(TASK BRIEF):
Your answer should hold the data exactly as given, minus any picture.

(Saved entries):
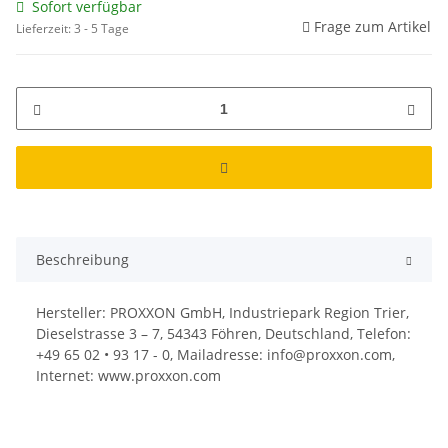
Sofort verfügbar
Frage zum Artikel
Lieferzeit:
3 - 5 Tage
Beschreibung
Hersteller: PROXXON GmbH, Industriepark Region Trier,
Dieselstrasse 3 – 7, 54343 Föhren, Deutschland, Telefon:
+49 65 02 • 93 17 - 0, Mailadresse: info@proxxon.com,
Internet: www.proxxon.com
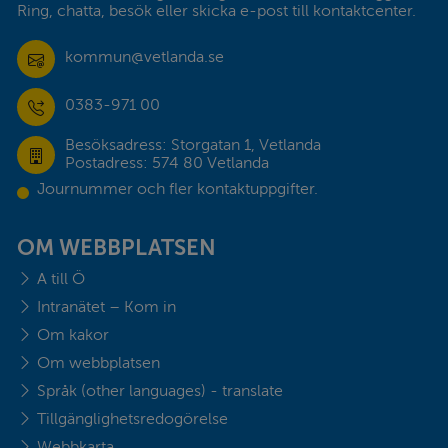
Ring, chatta, besök eller skicka e-post till kontaktcenter.
kommun@vetlanda.se
0383-971 00
Besöksadress: Storgatan 1, Vetlanda
Postadress: 574 80 Vetlanda
Journummer och fler kontaktuppgifter.
OM WEBBPLATSEN
A till Ö
Intranätet – Kom in
Om kakor
Om webbplatsen
Språk (other languages) - translate
Tillgänglighetsredogörelse
Webbkarta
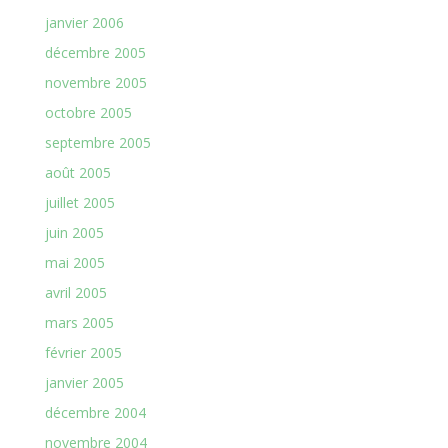
janvier 2006
décembre 2005
novembre 2005
octobre 2005
septembre 2005
août 2005
juillet 2005
juin 2005
mai 2005
avril 2005
mars 2005
février 2005
janvier 2005
décembre 2004
novembre 2004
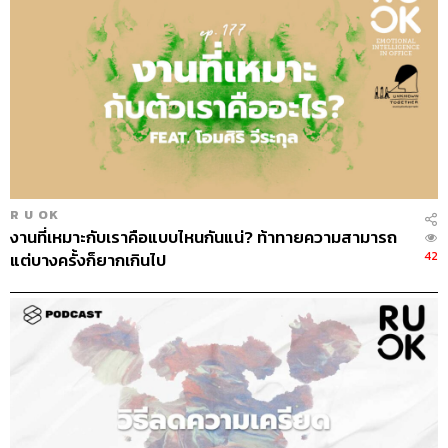
R U OK
งานที่เหมาะกับเราคือแบบไหนกันแน่? ท้าทายความสามารถ
42
แต่บางครั้งก็ยากเกินไป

(ANSWER SECTION):
Sofort verfügbar
Frage zum Artikel
Lieferzeit:
3 - 5 Tage
Beschreibung
Hersteller: PROXXON GmbH, Industriepark Region Trier,
Dieselstrasse 3 – 7, 54343 Föhren, Deutschland, Telefon:
+49 65 02 • 93 17 - 0, Mailadresse: info@proxxon.com,
Internet: www.proxxon.com
Ring, chatta, besök eller skicka e-post till kontaktcenter.
kommun@vetlanda.se
0383-971 00
Besöksadress: Storgatan 1, Vetlanda
Postadress: 574 80 Vetlanda
Journummer och fler kontaktuppgifter.
OM WEBBPLATSEN
A till Ö
Intranätet – Kom in
Om kakor
Om webbplatsen
Språk (other languages) - translate
Tillgänglighetsredogörelse
Webbkarta
janvier 2006
décembre 2005
novembre 2005
octobre 2005
septembre 2005
août 2005
juillet 2005
juin 2005
mai 2005
avril 2005
mars 2005
février 2005
janvier 2005
décembre 2004
novembre 2004
R U OK
งานที่เหมาะกับเราคือแบบไหนกันแน่? ท้าทายความสามารถ
42
แต่บางครั้งก็ยากเกินไป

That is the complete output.